▸ Your goal
Where the data below has the string "Тентексай", return the whole line.

(Transcribed page contents)

________________

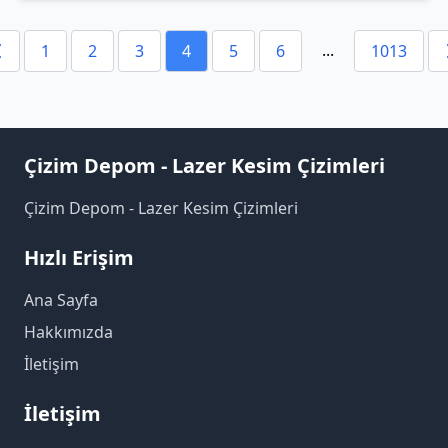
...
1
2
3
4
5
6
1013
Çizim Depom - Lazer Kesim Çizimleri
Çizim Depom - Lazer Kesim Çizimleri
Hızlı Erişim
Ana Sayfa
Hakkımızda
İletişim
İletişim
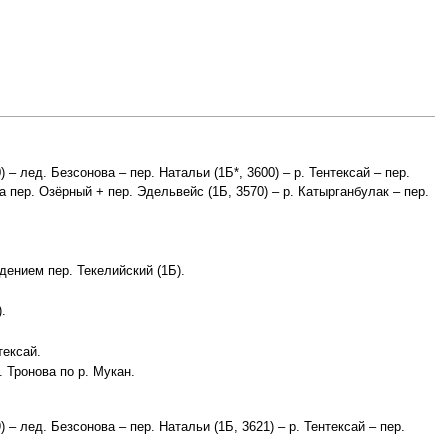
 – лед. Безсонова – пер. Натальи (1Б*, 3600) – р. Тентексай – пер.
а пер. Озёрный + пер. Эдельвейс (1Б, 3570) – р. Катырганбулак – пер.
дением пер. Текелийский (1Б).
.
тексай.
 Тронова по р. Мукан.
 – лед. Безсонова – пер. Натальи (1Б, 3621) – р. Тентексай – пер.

________________

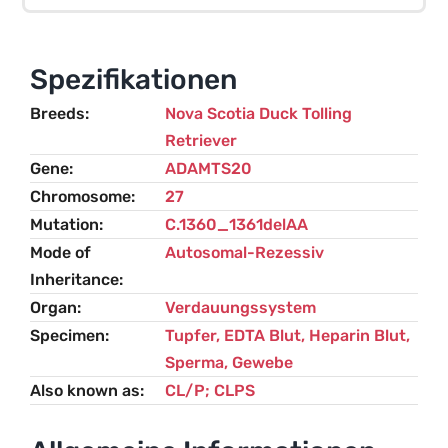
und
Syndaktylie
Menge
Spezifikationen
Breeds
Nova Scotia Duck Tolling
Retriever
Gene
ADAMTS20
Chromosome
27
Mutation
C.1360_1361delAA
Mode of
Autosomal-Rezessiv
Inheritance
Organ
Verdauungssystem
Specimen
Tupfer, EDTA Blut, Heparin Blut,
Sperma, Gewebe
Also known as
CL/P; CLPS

________________

▸ Exercise solution
 – лед. Безсонова – пер. Натальи (1Б*, 3600) – р. Тентексай – пер.
 – лед. Безсонова – пер. Натальи (1Б, 3621) – р. Тентексай – пер.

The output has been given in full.